North Lawrence plant completes $4M in upgrades

Patricia Canada, ICL Performance Products corporate human resources manager from St. Louis, visits with John Conard, engineering manager of the ICL plant in North Lawrence. Company employees and executives met Wednesday at the plant to celebrate a million upgrade.

Texas Instruments, Honeywell, International Rectifier and other heavyweights in the manufacturing of semiconductors and other intricate electronics are relying on folks at ICL Performance Products for an essential cleaning and etching component used in their operations.

And now ICL’s plant at the edge of North Lawrence can deliver, without any outside assistance.

Company employees, engineers, managers and corporate officers gathered Wednesday at the plant, 440 N. Ninth St., to celebrate a more than $4 million upgrade at the plant: construction of a high-purity facility to produce and package phosphoric acid.

The acid is used in the manufacturing of integrated circuits, computer chips, flat-panel monitors and other electronics necessities.

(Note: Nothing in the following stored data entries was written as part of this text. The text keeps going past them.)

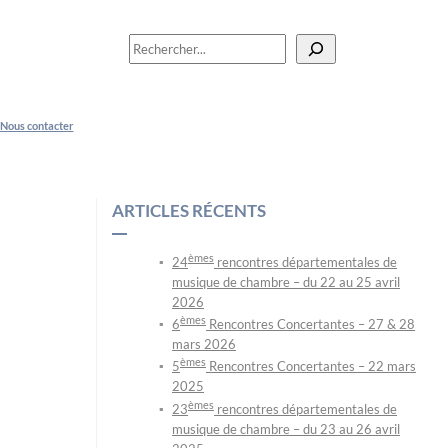
R
e
c
h
Nous contacter
e
r
c
h
ARTICLES RÉCENTS
e
r
èmes
24
rencontres départementales de
musique de chambre – du 22 au 25 avril
2026
èmes
6
Rencontres Concertantes – 27 & 28
mars 2026
èmes
5
Rencontres Concertantes – 22 mars
2025
èmes
23
rencontres départementales de
musique de chambre – du 23 au 26 avril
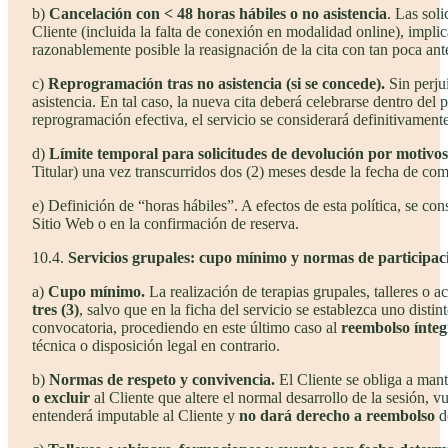
b)
Cancelación con < 48 horas hábiles o no asistencia
. Las sol
Cliente (incluida la falta de conexión en modalidad online), impl
razonablemente posible la reasignación de la cita con tan poca ant
c)
Reprogramación tras no asistencia (si se concede).
Sin perjui
asistencia. En tal caso, la nueva cita deberá celebrarse dentro de
reprogramación efectiva, el servicio se considerará definitivamen
d)
Límite temporal para solicitudes de devolución por motivos
Titular) una vez transcurridos dos (2) meses desde la fecha de com
e) Definición de “horas hábiles”. A efectos de esta política, se co
Sitio Web o en la confirmación de reserva.
10.4.
Servicios grupales: cupo mínimo y normas de participac
a)
Cupo mínimo.
La realización de terapias grupales, talleres o 
tres (3)
, salvo que en la ficha del servicio se establezca uno distin
convocatoria, procediendo en este último caso al
reembolso ínteg
técnica o disposición legal en contrario.
b)
Normas de respeto y convivencia.
El Cliente se obliga a mant
o excluir
al Cliente que altere el normal desarrollo de la sesión, 
entenderá imputable al Cliente y
no dará derecho a reembolso
d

Samsung is about to be added to the company’s customer list, now that the ICL plant has joined a select list of producers capable of both making the ultra-pure acid and packaging it for delivery.

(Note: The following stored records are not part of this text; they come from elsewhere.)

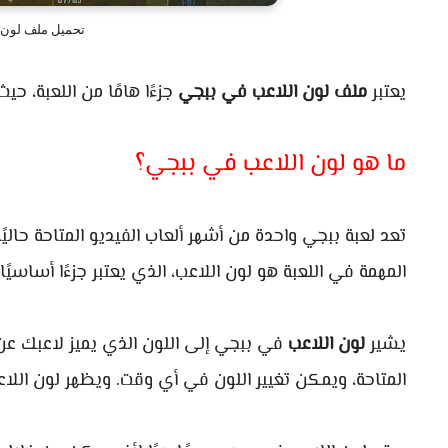
تحميل ملف لون لا
يعتبر
ملف لون اللاعب في ببجي
جزءًا هامًا من اللعبة، ح
ما هو لون اللاعب في ببجي؟
تعد لعبة ببجي واحدة من أشهر ألعاب الفيديو المتاحة حاليً
المهمة في اللعبة هو لون اللاعب، الذي يعتبر جزءًا أساسيًا
يشير
لون اللاعب
في ببجي إلى اللون الذي يميز لاعبك عن ال
المتاحة، ويمكن تغيير اللون في أي وقت. ويظهر لون اللاع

The significance of the investment – the largest single capital cost for Israel-based ICL since the company acquired the plant with the purchase of Astaris in 2005 – was not lost on Terry Zerr, ICL’s vice president for operations and technology.

“This is really the culmination of about 12 years of work,” said Zerr, a Kansas University engineering graduate who worked at the plant from 1986 to 1990. “It allows us to compete not only in the United States, but really worldwide.”

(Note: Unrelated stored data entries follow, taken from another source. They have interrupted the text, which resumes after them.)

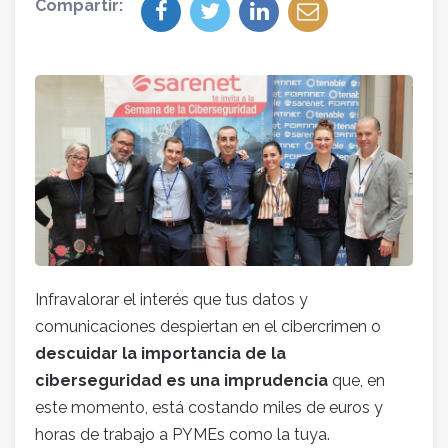
Compartir:
Infravalorar el interés que tus datos y
comunicaciones despiertan en el cibercrimen o
descuidar la importancia de la
ciberseguridad es una imprudencia
que, en
este momento, está costando miles de euros y
horas de trabajo a PYMEs como la tuya.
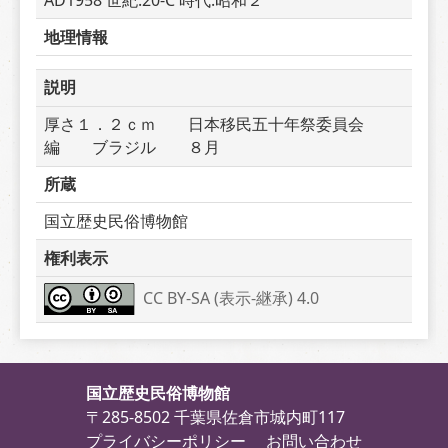
AD1958 世紀:20-C 時代:昭和２
地理情報
説明
厚さ１．２ｃｍ　　日本移民五十年祭委員会
編　　ブラジル　　８月
所蔵
国立歴史民俗博物館
権利表示
CC BY-SA (表示-継承) 4.0
国立歴史民俗博物館
〒285-8502 千葉県佐倉市城内町117
プライバシーポリシー
お問い合わせ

And it’s no small market. Manufacturers spend about $60 million a year for such ultra-pure phosphoric acid, said Angie Schewe, ICL business director for industrial phosphates.

While Schewe declined to disclose ICL’s market share, she did acknowledge that the segment offered opportunities for future growth – something that’s good for the long-term future of the plant, which has about 165 employees.

“It’s going to provide job security,” she said. “We’re moving up the value chain with this investment.”